Aerojet Rocketdyne Receives John R. Alison Award for Record-Breaking Flight of the X-51A WaveRider Scramjet

Aerojet Rocketdyne, a GenCorp (NYSE:GY) company, has received the prestigious 2013 John R. Alison Award for its work on the X-51A WaveRider from the Air Force Association (AFA). The X-51A WaveRider hypersonic vehicle, powered by Aerojet Rocketdyne’s SJY61 scramjet engine, achieved aviation history by making the longest-ever supersonic combustion ramjet-powered flight, flying full duration and achieving mission success.

„Receiving the Alison award from AFA is a tremendous honor and could not have been achieved without the hard work and dedication of the X-51A WaveRider program staff,” said Warren M. Boley, Jr., president of Aerojet Rocketdyne. „The X-51A WaveRider provides a foundation for future hypersonics research and ultimately the practical application of air-breathing hypersonic flight into operational systems.”

Established in 1992, the John R. Alison Award is one of the AFA’s top awards, and is given for the most outstanding contributions by industrial leadership in national defense. Aerojet Rocketdyne accepted the award during a reception at AFA’s 2013 Air & Space Conference and Technology Exposition on Sept. 18.

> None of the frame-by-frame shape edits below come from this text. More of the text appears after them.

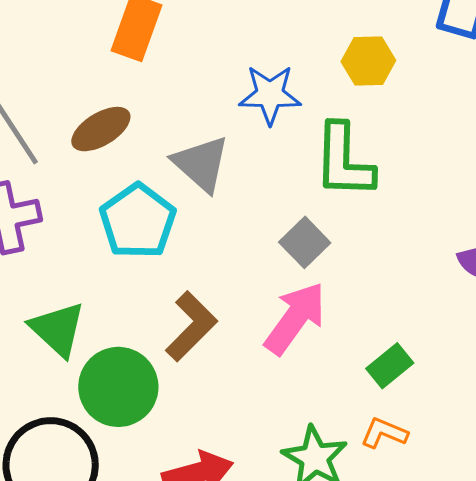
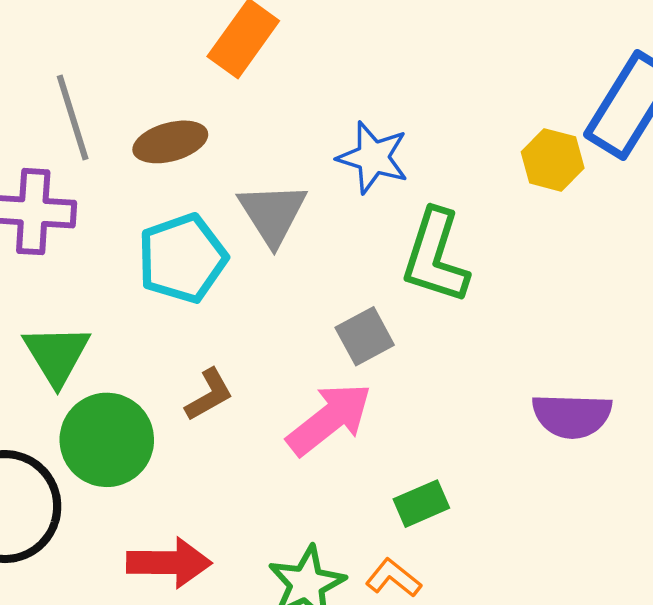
yellow hexagon: (368, 61) -> (553, 160), moved
brown L-shape: (191, 326) -> (209, 395), size x0.7

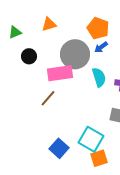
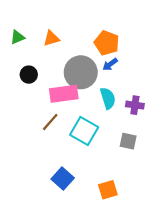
green triangle: (15, 32) -> (17, 37), moved
cyan square: (91, 139) -> (84, 131), moved

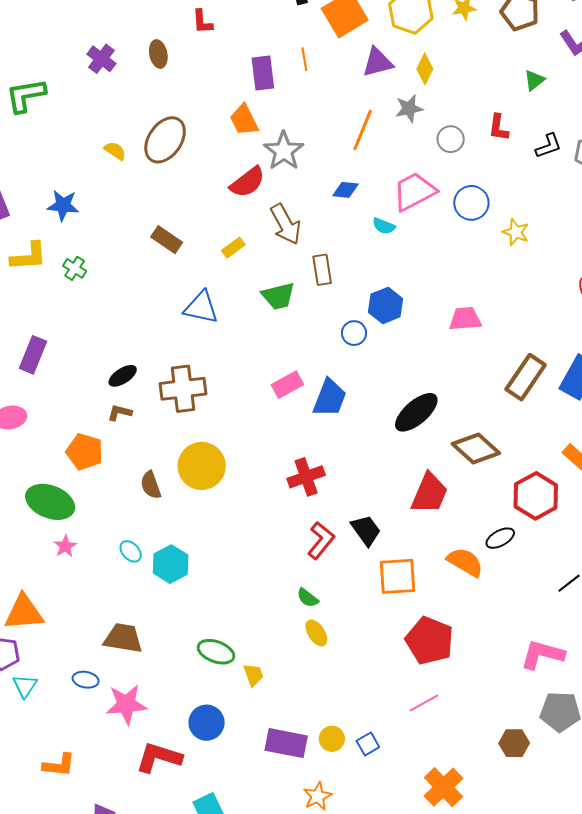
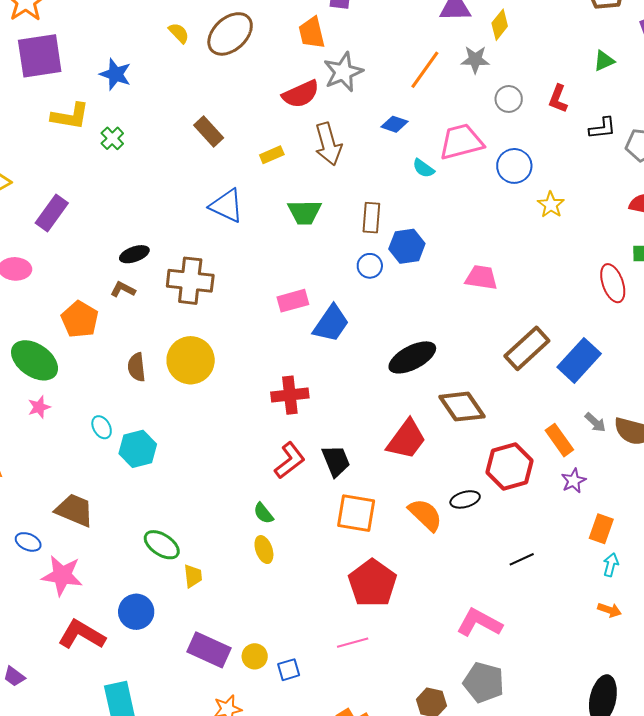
brown rectangle: (322, 270) -> (371, 218), moved

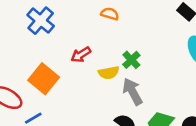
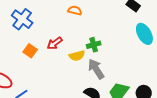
green cross: (131, 60) -> (94, 45), turned 32
orange square: (44, 79) -> (30, 51), moved, size x0.6

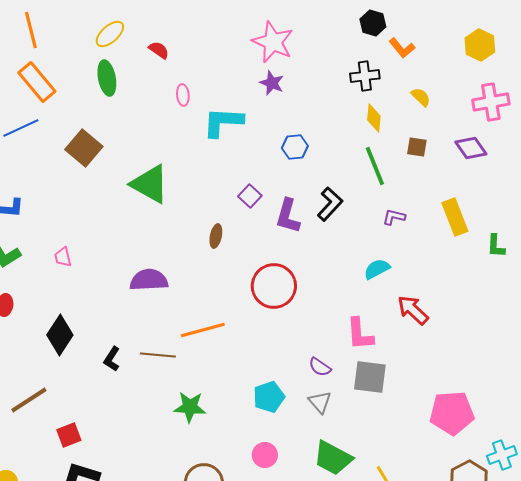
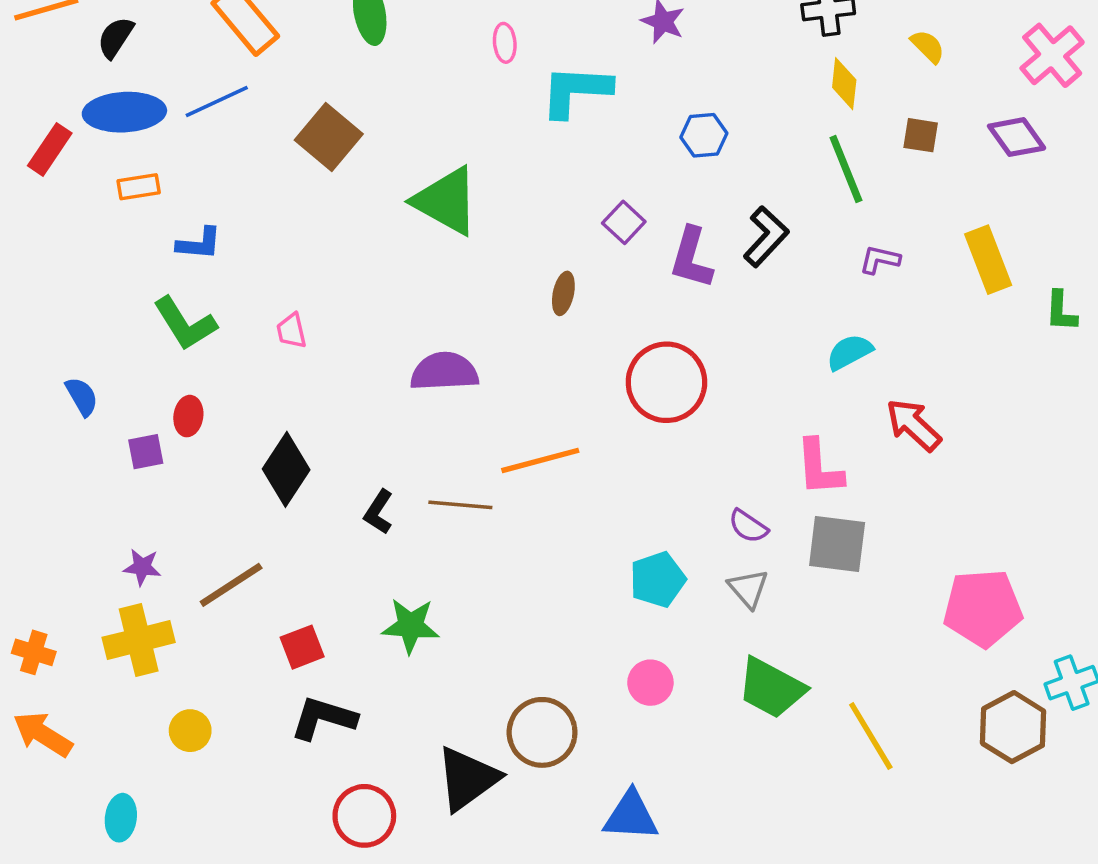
pink cross: (491, 102) -> (1052, 55), turned -30
green star: (190, 407) -> (411, 626), moved

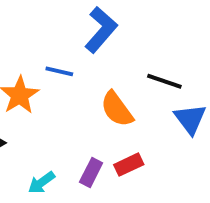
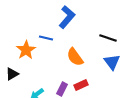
black line: (164, 81) -> (108, 38), moved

During the record-breaking flight, the unmanned WaveRider vehicle was carried beneath the wing of a U.S. Air Force B-52 and dropped from an altitude of about 50,000 feet over the Pacific Ocean off southern California. A solid rocket booster fired and propelled the cruiser to scramjet takeover, creating the supersonic environment necessary to operate the engine. The scramjet successfully propelled the cruiser, which traveled more than 230 nautical miles in about six minutes, streaking through the sky from Mach 4.8 to Mach 5.1 while climbing in altitude. The engine ran full duration, depleting all fuel as planned. It was the longest of the four X-51A flights and the longest air-breathing hypersonic flight ever.

The X-51A program is a collaborative effort of the U.S. Air Force Research Laboratory, the Defense Advanced Research Projects Agency (DARPA), Boeing and Aerojet Rocketdyne.